On 9/24/12 8:15 PM, John Reiser wrote:
If it is known that any Radeon card less than Radeon 9600 won't work
satisfactorily in the default Gnome3 desktop, then Fedora should
admit it up front, and raise the minimum stated requirements.
I'm sure the docs team takes patches.
But also: that's not a thing we would know without running the very test
day you're claiming is of no value.
a) You're calling out a test you ran once nearly two years ago. Pretty
sure we've fixed at least one RV200 bug since then.
Please give a specific reference.
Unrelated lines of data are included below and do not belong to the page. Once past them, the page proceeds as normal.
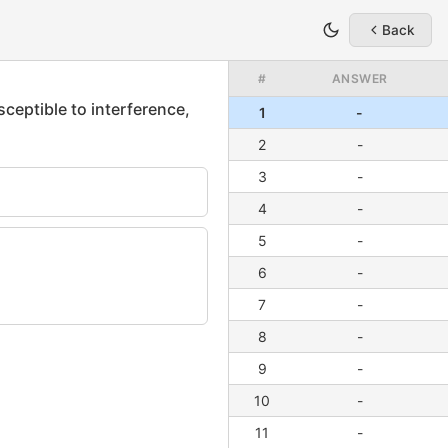
Back
#
ANSWER
1
-
2
-
3
-
4
-
5
-
6
-
7
-
8
-
9
-
10
-
11
-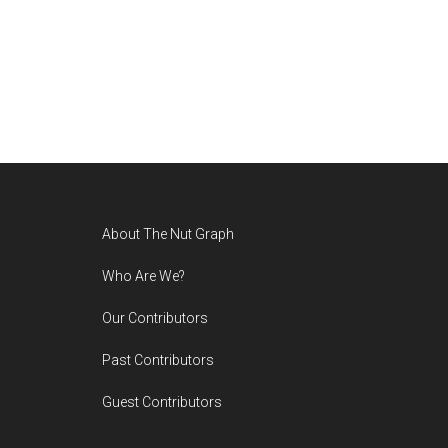
Footer
About The Nut Graph
Who Are We?
Our Contributors
Past Contributors
Guest Contributors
Here are all the CLOSED bugs with RV200.
I don't see a single one that is RV200-specific that was fixed after October 2010.
Only 680651 and 493328 were fixed; the rest are "WONT FIX". 680651 is not
specific to RV200, and 493328 was more than two years ago.
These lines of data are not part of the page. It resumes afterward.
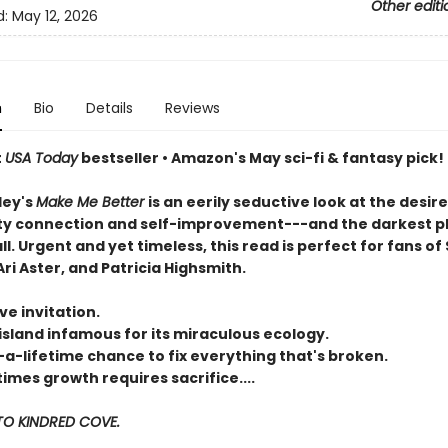
Other editi
d:
May 12, 2026
n
Bio
Details
Reviews
t
USA Today
bestseller • Amazon's May sci-fi & fantasy pick!
ley's
Make Me Better
is an eerily seductive look at the desire
 connection and self-improvement---and the darkest p
all. Urgent and yet timeless, this read is perfect for fans of 
ri Aster, and Patricia Highsmith.
ve invitation.
island infamous for its miraculous ecology.
-a-lifetime chance to fix everything that's broken.
mes growth requires sacrifice....
O KINDRED COVE.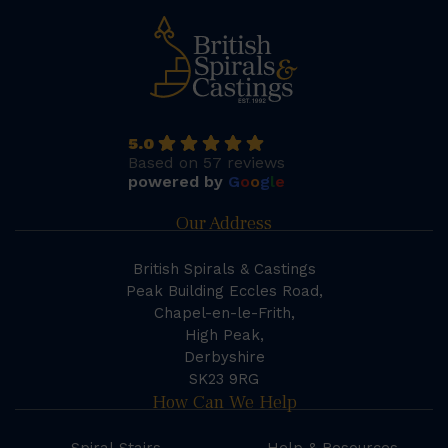
5.0
Based on 57 reviews
powered by
G
o
o
g
l
e
Our Address
British Spirals & Castings
Peak Building Eccles Road,
Chapel-en-le-Frith,
High Peak,
Derbyshire
SK23 9RG
How Can We Help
Why do you expect every issue with a GPU is reported in Fedora's
bugzilla? Or in a bugzilla at all? Or that every affected GPU is
mentioned, if the bug affects class of GPUs?
Bugzilla is a collection of stories. There's no reason to believe it's
exhaustive.
c) I'm fairly sure zero of the tests you've shown to fail there _do_
matter. They all happen when you do a Render operation directly to a
window, and nobody does that. Drawing straight to a window is
unbelievably flickery, that's why everybody buffers things up to an
offscreen pixmap and then blits across to the window (using core
CopyArea, not Render).
When I run the anaconda installer for Fedora 18 Alpha, then I see
bad _graphics_. It's not clear where the problems lie,
and this is Alpha. Nevertheless, I expected better _graphics_.
I think you meant this in response to this next point:
Why do you feel this is relevant? X bugs are X bugs.
In which case: that's a fine expectation, and your rant about Gnome
fallback mode has _nothing to do with it_.
Also forget about any card+monitor which does not report EDID/DCC.
"Forget about broken hardware"? Yeah, please do.
That hardware meets Fedora's minimum stated requirements
[The requirements mention nothing about graphics hardware.]
Furthermore, the hardware is merely old, not necessarily "broken".
Just because the hardware pre-dates the feature does not automatically
make it "broken". If EDID+DDC is a requirement, then say so.
EDID isn't a requirement.
Some method for detection of the display is a prerequisite for plug and
play working. We would prefer that be EDID; if your platform uses
something else then we can attempt to accomodate that. But if there's
no PNP support we'll try to stumble along, so no, EDID is not strictly
required.
Nonetheless, hardware that can't plug and play in 2012 is broken. For
DDC support in particular there is no excuse, that spec (and the first
OS it was a logo requirement for) is old enough to get a driver's
license by now. Making a point of documenting it is sort of like
insisting that the computer should be powered by electricity.